Is The New York Times Good Now? No.

The New York Times has not suddenly developed a conscience; they are seeing the tides turn. On May 11, 2026, the newspaper published Nicholas Kristof’s op-ed titled “The Silence That Meets the Rape of Palestinians,” a belated acknowledgement of the widespread Israeli sexual violence against Palestinian detainees. This silence has been particularly loud in the pages of the Times. The Palestine solidarity movement’s decision to boycott, divest, and unsubscribe from the “paper of record” has raised the cost of that silence.

If the Times were a serious organization, the systematic sexual abuse in Israeli prisons would have been a front-page story years ago. Instead, the testimonies of fourteen survivors, Israeli lawyers on record confirming the rape of Palestinian prisoners, and a UN report describing sexualized torture as Israeli standard operating procedure collected by Kristof were relegated to the Opinion section. Now, after more than two years of sustained public pressure from the Palestine solidarity movement, the Times is catching up to reality — and trying to revise its own history.

Kristof bookends his piece with a false equivalence: He starts by uncritically invoking debunked claims of “brutal sexual assaults against Israeli women during the Hamas-led attack on Israel on October 7, 2023." He closes by placing these unsubstantiated claims on the same evidentiary footing as the well-documented abuse and torture that Zionist soldiers have inflicted on Palestinians in captivity: "The horrific abuse inflicted on Israeli women on Oct. 7 now happens to Palestinians day after day."

Kristof’s equivocations reframe a genocide into a both sides, tit-for-tat conflict. Yet no matter how hard he or the Times tries to contort reality, the global majority sees it clearly: Israel is committing genocide in Palestine, and sexual torture has long been part of its strategy.

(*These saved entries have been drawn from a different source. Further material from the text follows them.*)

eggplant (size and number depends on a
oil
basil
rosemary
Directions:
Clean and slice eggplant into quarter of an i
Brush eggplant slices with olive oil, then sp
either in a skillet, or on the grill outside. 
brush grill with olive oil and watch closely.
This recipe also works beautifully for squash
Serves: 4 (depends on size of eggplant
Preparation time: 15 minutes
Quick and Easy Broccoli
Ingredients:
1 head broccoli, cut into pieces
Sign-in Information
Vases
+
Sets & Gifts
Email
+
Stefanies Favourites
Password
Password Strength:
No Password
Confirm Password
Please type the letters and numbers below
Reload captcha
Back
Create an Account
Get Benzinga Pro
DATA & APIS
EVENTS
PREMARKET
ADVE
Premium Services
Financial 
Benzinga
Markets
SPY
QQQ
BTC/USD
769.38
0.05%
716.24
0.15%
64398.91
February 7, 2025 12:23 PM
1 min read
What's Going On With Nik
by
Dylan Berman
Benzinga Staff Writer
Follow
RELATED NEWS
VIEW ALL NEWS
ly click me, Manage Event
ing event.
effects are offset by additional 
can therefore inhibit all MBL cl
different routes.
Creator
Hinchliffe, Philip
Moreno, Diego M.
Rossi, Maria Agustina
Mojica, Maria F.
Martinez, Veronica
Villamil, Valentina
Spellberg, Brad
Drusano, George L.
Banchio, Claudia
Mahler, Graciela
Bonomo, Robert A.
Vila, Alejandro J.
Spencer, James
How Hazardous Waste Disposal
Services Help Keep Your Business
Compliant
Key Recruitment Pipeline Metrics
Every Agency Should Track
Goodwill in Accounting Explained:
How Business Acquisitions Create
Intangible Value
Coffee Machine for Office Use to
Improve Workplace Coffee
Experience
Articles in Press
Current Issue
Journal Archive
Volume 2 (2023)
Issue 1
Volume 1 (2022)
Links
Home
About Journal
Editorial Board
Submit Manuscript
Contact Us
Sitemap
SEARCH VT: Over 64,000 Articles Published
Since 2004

Even when it documents Palestinian suffering, the Times foregrounds the false allegations of mass sexual abuse on October 7 — allegations that it played a key role in fabricating. The foundational piece of this myth, "Screams Without Words," is a masterclass in shoddy journalism. Its sources recanted under scrutiny, and one of its authors, a former Israeli intelligence officer, was fired for liking openly genocidal posts. Despite these violations of journalistic integrity, the Times has refused to retract the piece.

Do not mistake the bile directed at Kristof’s piece as evidence that the Times has turned a new page. The hundreds of Zionists who gathered outside the Times building and the Israeli officials now threatening to sue the paper share a deep sense of betrayal. The paper that has long served as Israel’s mouthpiece, with a long history of uncritically laundering Zionist propaganda, is showing faint signs of losing faith — or, more probably, losing subscribers. Kristof’s op-ed should be understood primarily as self-preservation for the Times’ brand.

A day after running Kristof’s piece in the Opinion section, the Times published a piece in its international section covering a new report repackaging old allegations of mass sexual violence at the hands of Hamas. What Isabel Kershner, whose two sons served in the IOF, failed to mention in the piece is that Israeli media already exposed the author of the report as a fraud who has been caught fabricating evidence of sexual abuse by Hamas before.

Cracks are beginning to show in corporate media’s commitment to the Zionist project. We must keep up the pressure. More than 500 writers and activists have pledged not to write for the paper’s Opinion section. Multitudes refuse to engage with the genocidal rag’s propaganda. Forcing the paper to retract “Screams Without Words” — a fatal hallucination on par with the Times’ lies about Iraq in 2003 — is a first demand. We owe it to the people of Palestine to demand that Western news outlets accurately report on the ongoing genocide and stop shielding the Zionst state from accountability.